> _Work to be completed_
Images aside, the whole listing should be written out word for word.
========
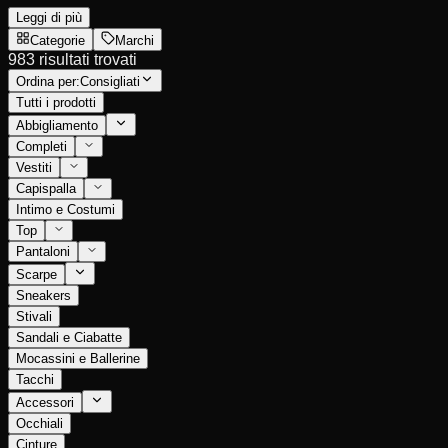
Leggi di più
Categorie
Marchi
983 risultati trovati
Ordina per:
Consigliati
Tutti i prodotti
Abbigliamento
Completi
Vestiti
Capispalla
Intimo e Costumi
Top
Pantaloni
Scarpe
Sneakers
Stivali
Sandali e Ciabatte
Mocassini e Ballerine
Tacchi
Accessori
Occhiali
Cinture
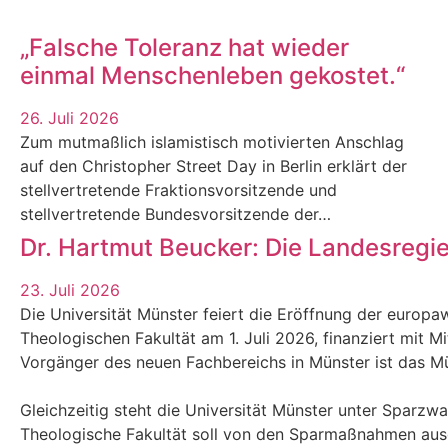
„Falsche Toleranz hat wieder
einmal Menschenleben gekostet.“
26. Juli 2026
Zum mutmaßlich islamistisch motivierten Anschlag
auf den Christopher Street Day in Berlin erklärt der
stellvertretende Fraktionsvorsitzende und
stellvertretende Bundesvorsitzende der…
Dr. Hartmut Beucker: Die Landesregi
23. Juli 2026
Die Universität Münster feiert die Eröffnung der europaw
Theologischen Fakultät am 1. Juli 2026, finanziert mit M
Vorgänger des neuen Fachbereichs in Münster ist das Mün
Gleichzeitig steht die Universität Münster unter Sparzw
Theologische Fakultät soll von den Sparmaßnahmen au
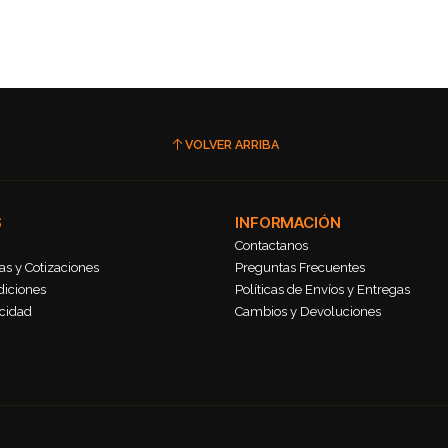
VOLVER ARRIBA
S
INFORMACIÓN
Contactanos
s y Cotizaciones
Preguntas Frecuentes
diciones
Políticas de Envíos y Entregas
acidad
Cambios y Devoluciones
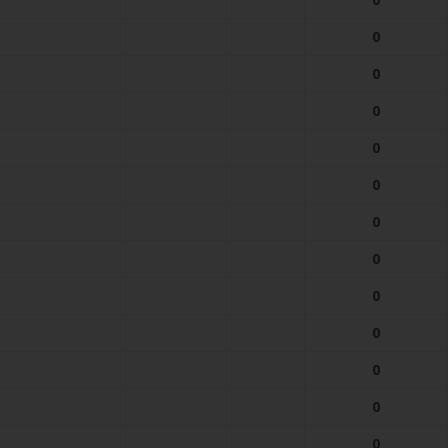
0
0
0
0
0
0
0
0
0
0
0
0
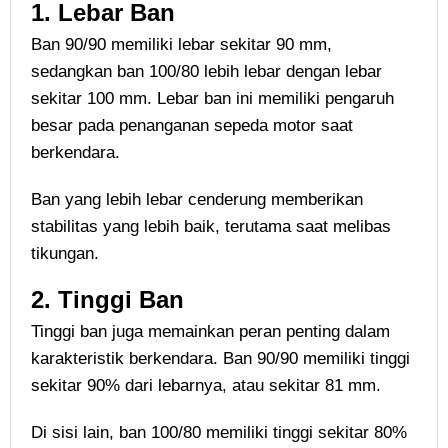
1. Lebar Ban
Ban 90/90 memiliki lebar sekitar 90 mm,
sedangkan ban 100/80 lebih lebar dengan lebar
sekitar 100 mm. Lebar ban ini memiliki pengaruh
besar pada penanganan sepeda motor saat
berkendara.
Ban yang lebih lebar cenderung memberikan
stabilitas yang lebih baik, terutama saat melibas
tikungan.
2. Tinggi Ban
Tinggi ban juga memainkan peran penting dalam
karakteristik berkendara. Ban 90/90 memiliki tinggi
sekitar 90% dari lebarnya, atau sekitar 81 mm.
Di sisi lain, ban 100/80 memiliki tinggi sekitar 80%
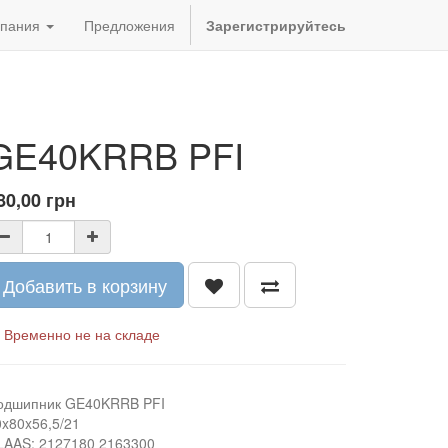
пания
Предложения
Зарегистрируйтесь
GE40KRRB PFI
80,00
грн
Добавить в корзину
Временно не на складе
одшипник GE40KRRB PFI
0x80x56,5/21
LAAS: 2127180 2163300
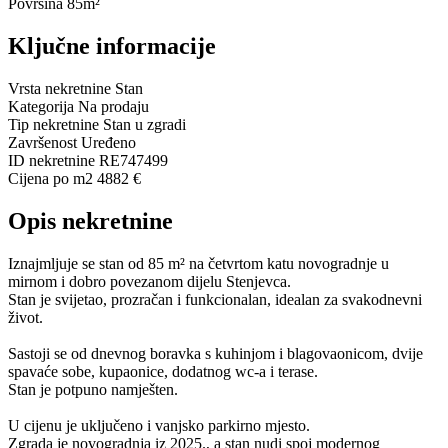
Površina
85m²
Ključne informacije
Vrsta nekretnine
Stan
Kategorija
Na prodaju
Tip nekretnine
Stan u zgradi
Završenost
Uređeno
ID nekretnine
RE747499
Cijena po m2
4882 €
Opis nekretnine
Iznajmljuje se stan od 85 m² na četvrtom katu novogradnje u
mirnom i dobro povezanom dijelu Stenjevca.
Stan je svijetao, prozračan i funkcionalan, idealan za svakodnevni
život.
Sastoji se od dnevnog boravka s kuhinjom i blagovaonicom, dvije
spavaće sobe, kupaonice, dodatnog wc-a i terase.
Stan je potpuno namješten.
U cijenu je uključeno i vanjsko parkirno mjesto.
Zgrada je novogradnja iz 2025., a stan nudi spoj modernog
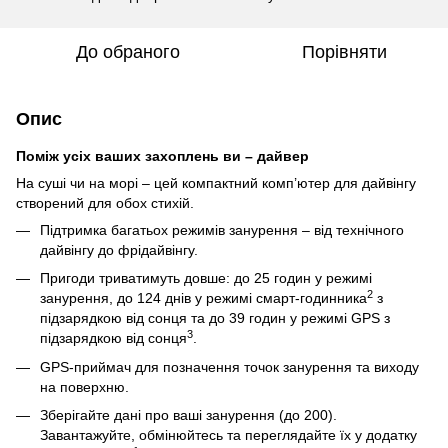
До обраного
Порівняти
Опис
Поміж усіх ваших захоплень ви – дайвер
На суші чи на морі – цей компактний комп’ютер для дайвінгу
створений для обох стихій.
Підтримка багатьох режимів занурення – від технічного
дайвінгу до фрідайвінгу.
Пригоди триватимуть довше: до 25 годин у режимі
2
занурення, до 124 днів у режимі смарт-годинника
з
підзарядкою від сонця та до 39 годин у режимі GPS з
3
підзарядкою від сонця
.
GPS-приймач для позначення точок занурення та виходу
на поверхню.
Зберігайте дані про ваші занурення (до 200).
Завантажуйте, обмінюйтесь та переглядайте їх у додатку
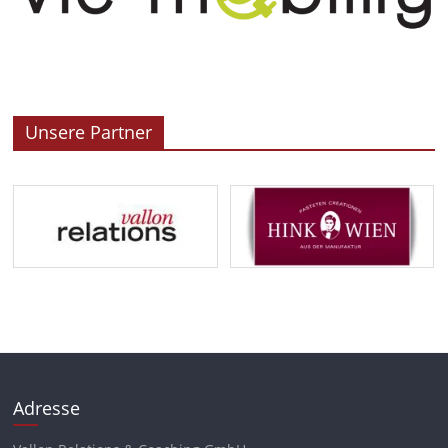
Unsere Partner
Adresse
========
> _Response box_
Leggi di più
Categorie
Marchi
983 risultati trovati
Ordina per:
Consigliati
Tutti i prodotti
Abbigliamento
Completi
Vestiti
Capispalla
Intimo e Costumi
Top
Pantaloni
Scarpe
Sneakers
Stivali
Sandali e Ciabatte
Mocassini e Ballerine
Tacchi
Accessori
Occhiali
Cinture
„Falsche Toleranz hat wieder
einmal Menschenleben gekostet.“
26. Juli 2026
Zum mutmaßlich islamistisch motivierten Anschlag
auf den Christopher Street Day in Berlin erklärt der
stellvertretende Fraktionsvorsitzende und
stellvertretende Bundesvorsitzende der…
Dr. Hartmut Beucker: Die Landesregi
23. Juli 2026
Die Universität Münster feiert die Eröffnung der europaw
Theologischen Fakultät am 1. Juli 2026, finanziert mit M
Vorgänger des neuen Fachbereichs in Münster ist das Mün
Gleichzeitig steht die Universität Münster unter Sparzw
Theologische Fakultät soll von den Sparmaßnahmen au
VOLVER ARRIBA
S
INFORMACIÓN
Contactanos
s y Cotizaciones
Preguntas Frecuentes
diciones
Políticas de Envíos y Entregas
acidad
Cambios y Devoluciones
0
0
0
0
0
0
0
0
0
0
0
0
1. Lebar Ban
Ban 90/90 memiliki lebar sekitar 90 mm,
sedangkan ban 100/80 lebih lebar dengan lebar
sekitar 100 mm. Lebar ban ini memiliki pengaruh
besar pada penanganan sepeda motor saat
berkendara.
Ban yang lebih lebar cenderung memberikan
stabilitas yang lebih baik, terutama saat melibas
tikungan.
2. Tinggi Ban
Tinggi ban juga memainkan peran penting dalam
karakteristik berkendara. Ban 90/90 memiliki tinggi
sekitar 90% dari lebarnya, atau sekitar 81 mm.
Di sisi lain, ban 100/80 memiliki tinggi sekitar 80%
пания
Предложения
Зарегистрируйтесь
GE40KRRB PFI
80,00
грн
Добавить в корзину
Временно не на складе
одшипник GE40KRRB PFI
0x80x56,5/21
LAAS: 2127180 2163300
Površina
85m²
Ključne informacije
Vrsta nekretnine
Stan
Kategorija
Na prodaju
Tip nekretnine
Stan u zgradi
Završenost
Uređeno
ID nekretnine
RE747499
Cijena po m2
4882 €
Opis nekretnine
Iznajmljuje se stan od 85 m² na četvrtom katu novogradnje u
mirnom i dobro povezanom dijelu Stenjevca.
Stan je svijetao, prozračan i funkcionalan, idealan za svakodnevni
život.
Sastoji se od dnevnog boravka s kuhinjom i blagovaonicom, dvije
spavaće sobe, kupaonice, dodatnog wc-a i terase.
Stan je potpuno namješten.
U cijenu je uključeno i vanjsko parkirno mjesto.
Zgrada je novogradnja iz 2025., a stan nudi spoj modernog
До обраного
Порівняти
Опис
Поміж усіх ваших захоплень ви – дайвер
На суші чи на морі – цей компактний комп’ютер для дайвінгу
створений для обох стихій.
Підтримка багатьох режимів занурення – від технічного
дайвінгу до фрідайвінгу.
Пригоди триватимуть довше: до 25 годин у режимі
2
занурення, до 124 днів у режимі смарт-годинника
з
підзарядкою від сонця та до 39 годин у режимі GPS з
3
підзарядкою від сонця
.
GPS-приймач для позначення точок занурення та виходу
на поверхню.
Зберігайте дані про ваші занурення (до 200).
Завантажуйте, обмінюйтесь та переглядайте їх у додатку
Unsere Partner
Adresse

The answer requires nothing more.